How to Solve Compound Inequalities

Related Topics

• How to Solve Linear Inequalities
• How to Solve Radical Inequalities
• How to Solve Rational Inequalities

Step-by-step to find out how to use intercepts

To find out how to Solve Compound Inequalities, follow the step-by-step guide below:

1. Simplify each inequality separately, using the properties of inequality.
2. If the inequality has a “and” or “or” connective, graph the solutions for each inequality on a number line.
3. If the inequality has an “and” connective, the solution is the intersection of the two graphs. If the inequality has an “or” connective, the solution is the union of the two graphs.
4. Write the solution in interval notation.
5. Check your solution by plugging a test point from the solution set back into the inequality.

Two types of compound inequalities:

1. And compound inequality: When solving an “and” compound inequality, the solution set is the intersection of the two inequalities. For example, to solve the inequality \(4<x+2<8\), we can first subtract \(2\) from each side to get \(2<x<6\). Then we can take the intersection of the solutions of these two inequalities to get \(x>2\) and \(x<6\). The solution set is therefore \(2<x<6\).
2. Or compound inequality: When solving an “or” compound inequality, the solution set is the union of the two inequalities. For example, to solve the inequality \(4 < x + 2 < 8\) or \(x – 5 > 0\) we can first solve the first inequality \(4 < x + 2 < 8\) to get \(2 < x < 6\) and then the second inequality \(x – 5 > 0\) to get \(x > 5\).
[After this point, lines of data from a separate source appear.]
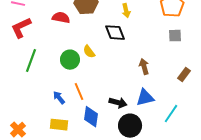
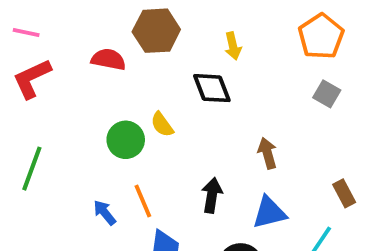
gray square: (175, 36) -> (327, 94), turned 32
green line: (31, 61) -> (32, 169), moved
brown rectangle: (184, 75) -> (344, 193), moved, turned -64
black arrow: (118, 103) -> (212, 195), moved, turned -96

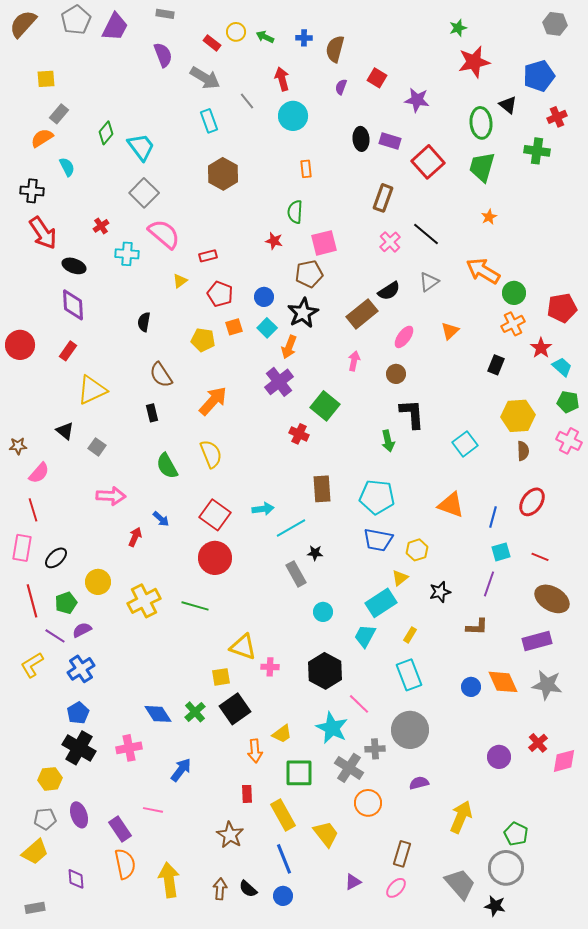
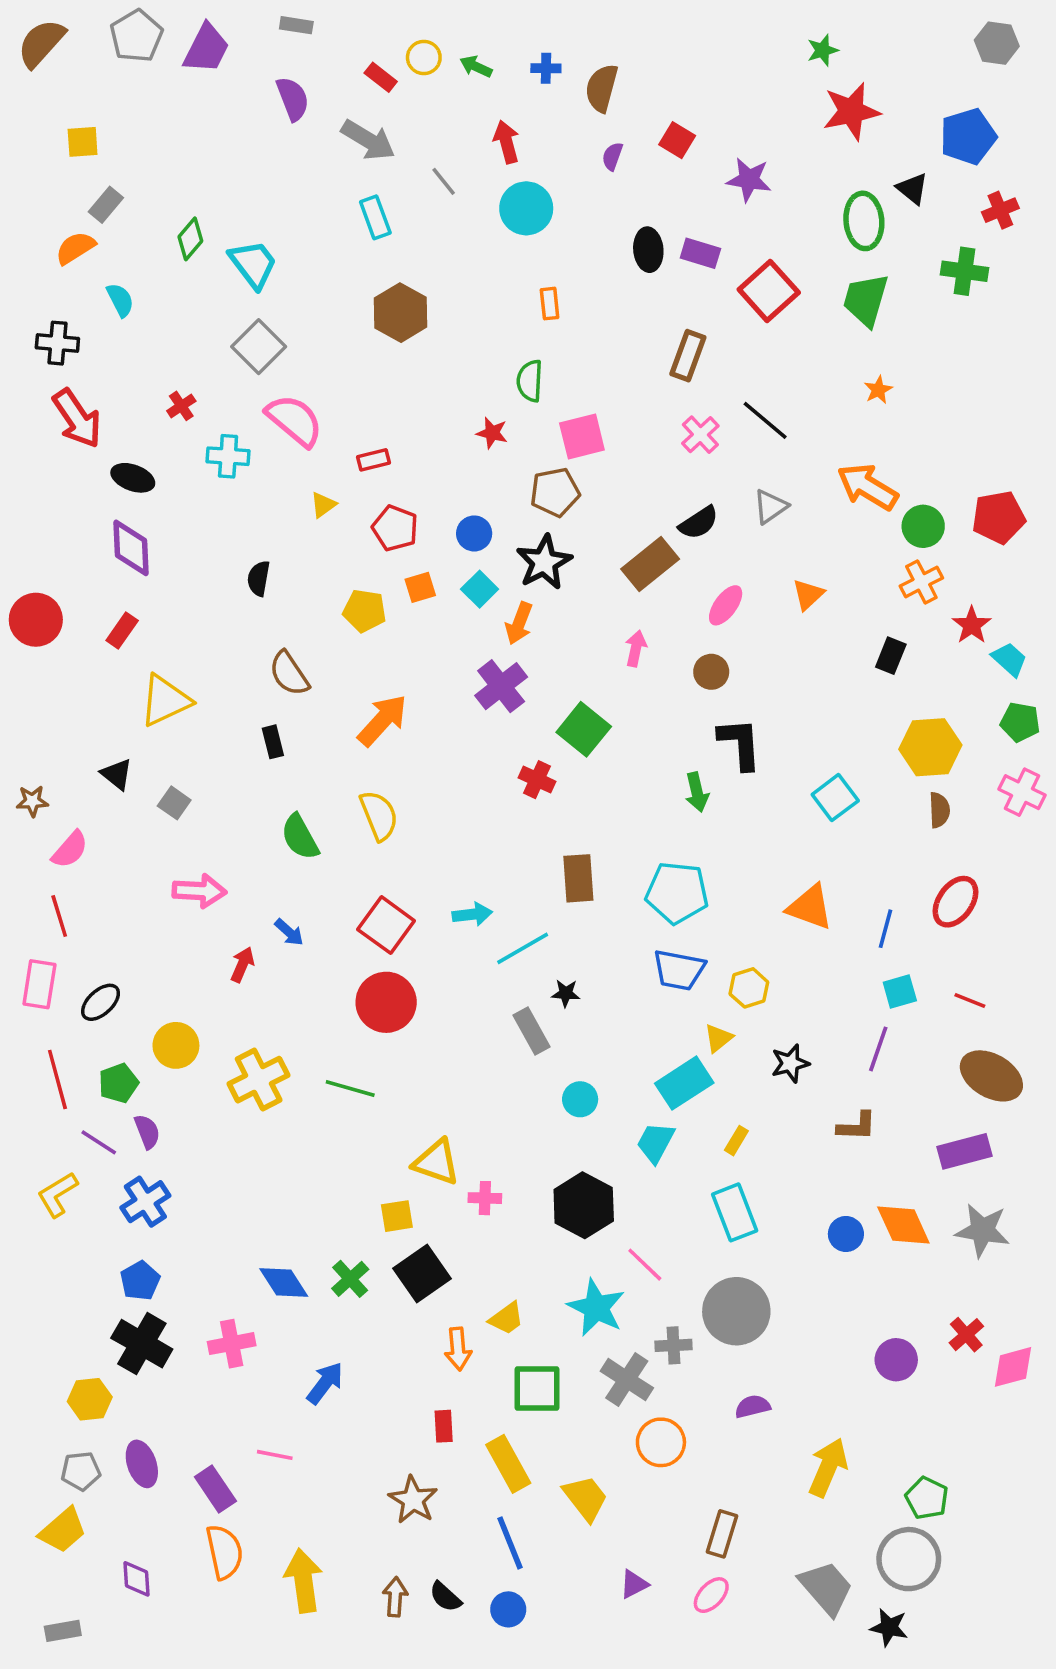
red pentagon: (562, 308) -> (999, 517), moved
purple semicircle: (82, 630) -> (147, 1132), turned 96

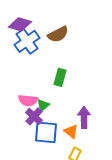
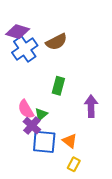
pink semicircle: (28, 100) -> (26, 109), turned 54
purple arrow: (84, 117) -> (91, 106), moved

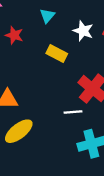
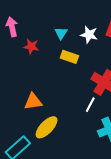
cyan triangle: (47, 16) -> (61, 33), moved
white line: (73, 112) -> (90, 105), turned -49

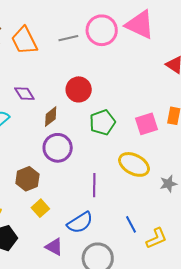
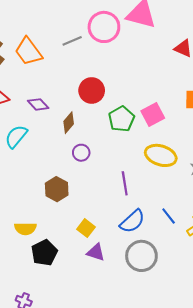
pink square: (146, 124) -> (153, 114), moved
purple circle: (58, 148) -> (81, 153), size x0.6
yellow square: (40, 208) -> (86, 228), moved
blue semicircle: (80, 223) -> (132, 221), moved

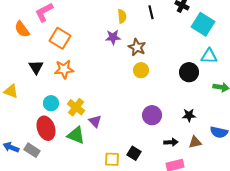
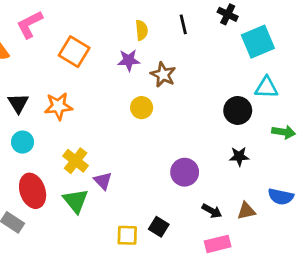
cyan square: (203, 24) -> (258, 42), turned 35
orange square: (60, 38) -> (74, 52), moved
yellow circle: (141, 70) -> (142, 108), moved
cyan circle: (51, 103) -> (22, 142), moved
black star: (189, 115) -> (239, 156), moved
green triangle: (76, 135) -> (76, 201), turned 30
black arrow: (171, 142) -> (212, 211), turned 32

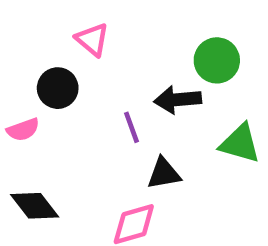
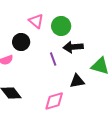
green circle: (217, 60) -> (61, 26), moved
black triangle: (164, 173) -> (77, 81), moved

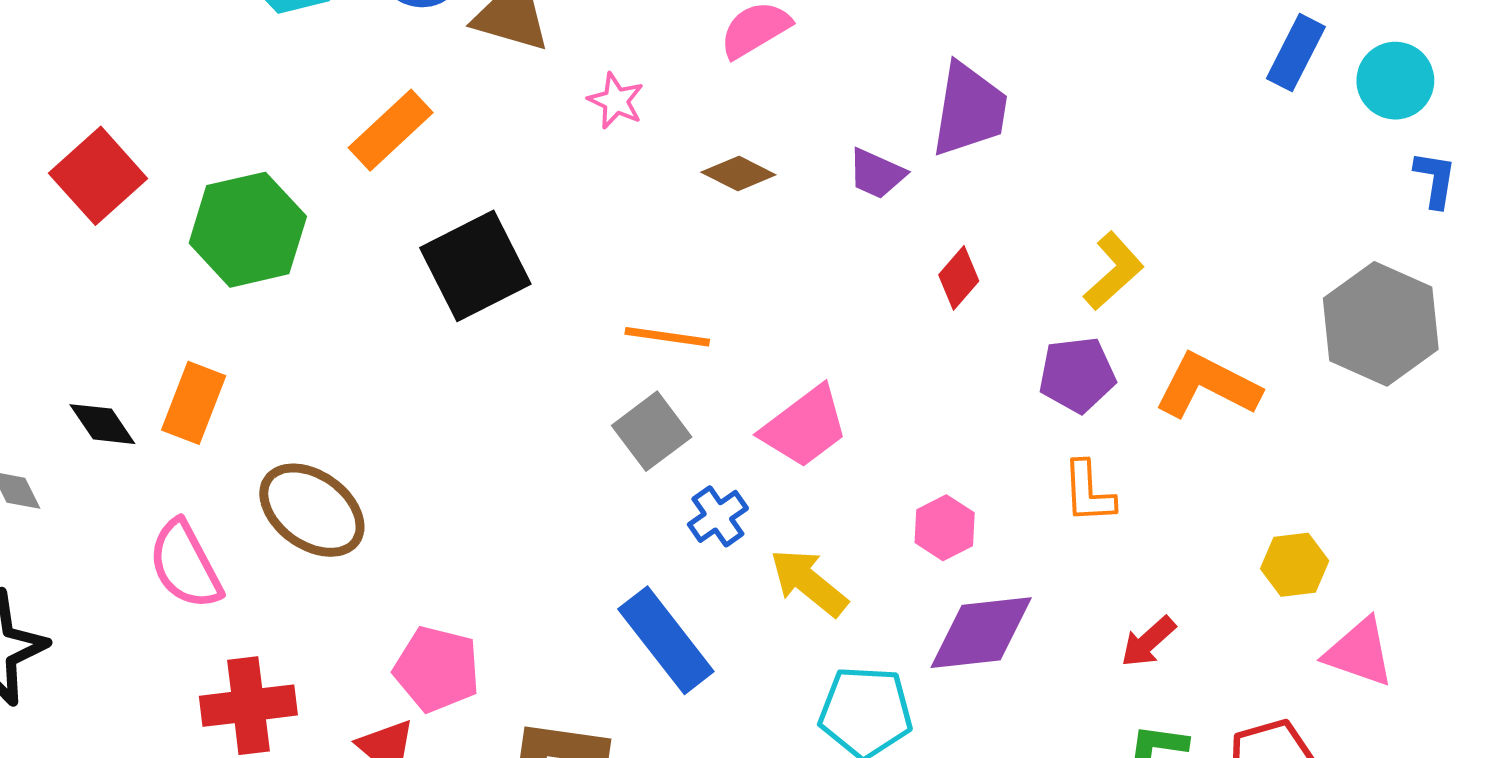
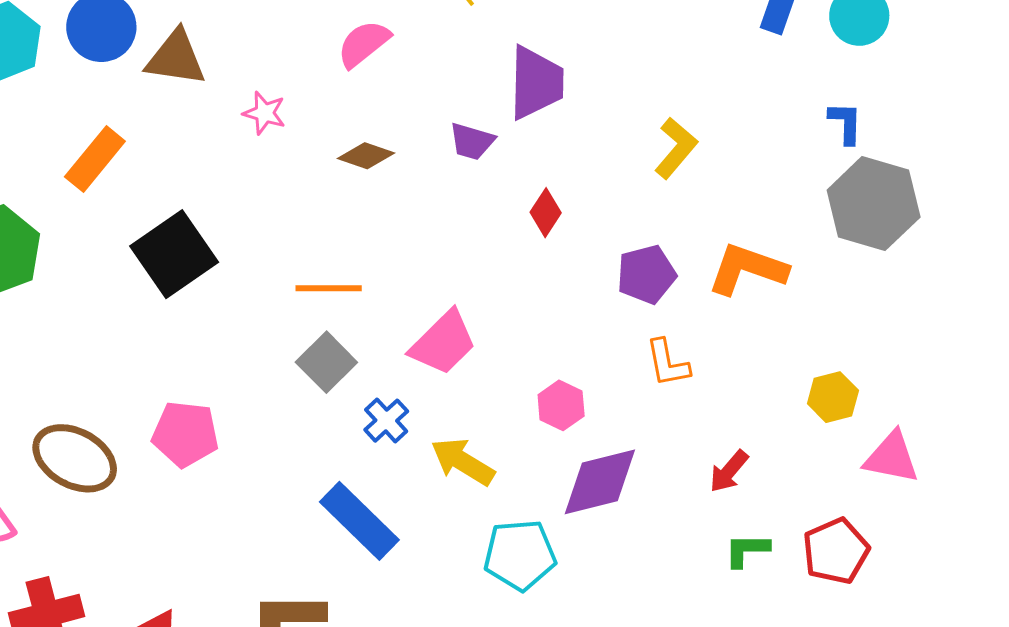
blue L-shape: (1435, 179) -> (846, 123), moved
yellow L-shape: (1114, 271) -> (676, 148), moved
pink pentagon: (437, 669) -> (185, 434), moved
Then we can take the union of the solutions of these two inequalities to get \(x > 2\) or \(x > 5\). The solution set is therefore \(x > 2\) or \(x > 5\).

Note: It’s important to note that when solving compound inequalities, it’s crucial to follow the order of operations, and to be careful when using the less than or greater than sign as they can flip the inequality.